The necklace interested him; he examined it minutely as the sun shone
on the links of dimmed gold. It awakened in him an image of the woman
who might have possessed and worn it.
“What will you do with it?” he said to his companion, who had mounted
on to the bank after securing the boat.
“What does one always do with things found? Send them to the police,
I believe.”
“Oh you Goth!” said the younger. “Let us spend our lives in
discovering the owner.”
“You can spend yours so if you like, Prince. Mine is already in bond
to a severer mistress.”
“Lend me your glass,” said the younger man; the glass was of strong
magnifying power; when it was handed to him he looked through it
at some little marks on the back of the clasp of the opal collar.

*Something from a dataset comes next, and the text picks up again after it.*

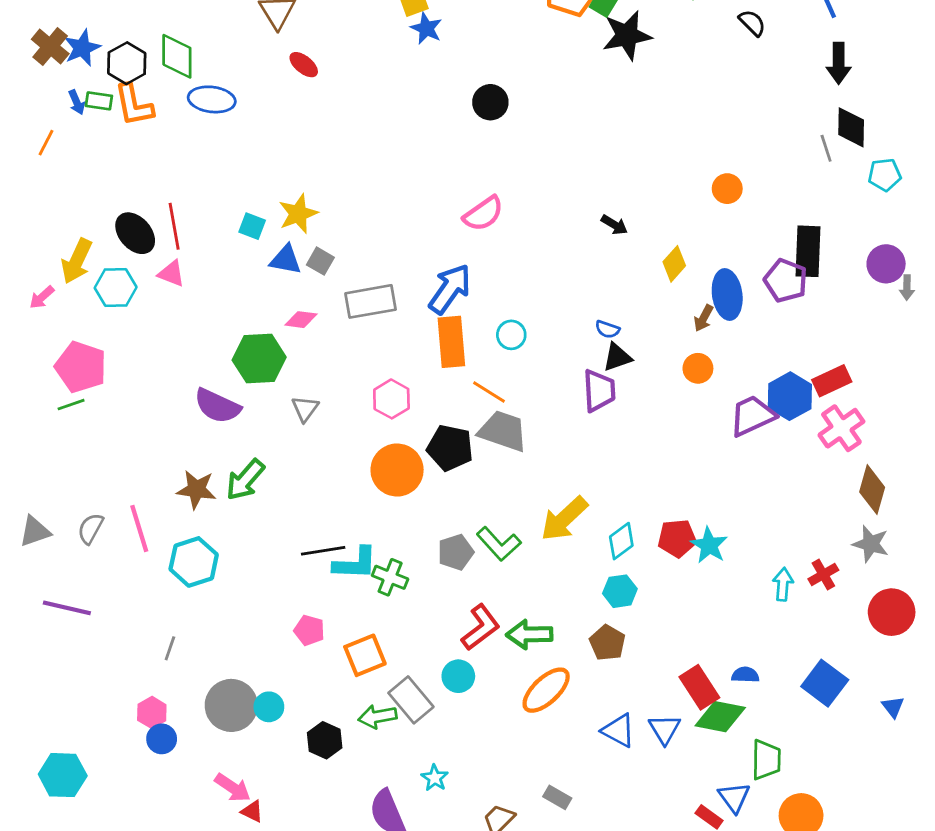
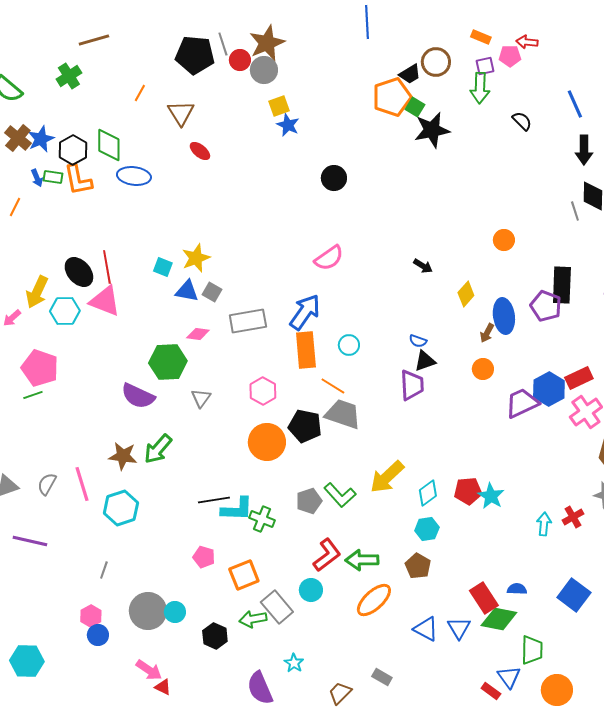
pink triangle: (171, 274) -> (105, 301), size x1.6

“Zaranegra 1770,” he read aloud. “Zaranegra is a Venetian name.”
There was an inscription so minute that to the unaided eye it was
invisible; through the glass it was possible to read it. It was this:
NINA DELLA LUCEDIA
CONTESSA ZARANEGRA
_Capo d Anno_
1770.
[Illustration: “Lend me your glass,” said the younger man. The glass
was of strong magnifying power; when it was handed to him he looked
through it at some little marks on the back of the clasp of the opal
collar.]
“Zaranegra!” repeated the younger man. “That is a Venetian name.
Lucedia is a name of the Marches of Ancona. There is a Ca’
Zaranegra on the Grand Canal. It is next to the Loredàn. You admired
its Moorish windows on the second storey this morning. Carlo
Zaranegra died young; he left a widow who is only twenty now. She
is a daughter of the Duke of Monfalcone; a family of the Trentino,
but pure Italians in blood. Their place is in the mountains above
Gorizia. It must be she who owns this necklace, an heirloom probably.”
“Take it to her,” said the finder of it, with indifference. “I cede
you my rights.”
The younger laughed.
“Ah! who knows what they may become?”
“Whatever they may become they are yours. I do not appreciate that
kind of reward.”
“Really?” said the younger man. “If so I pity you!”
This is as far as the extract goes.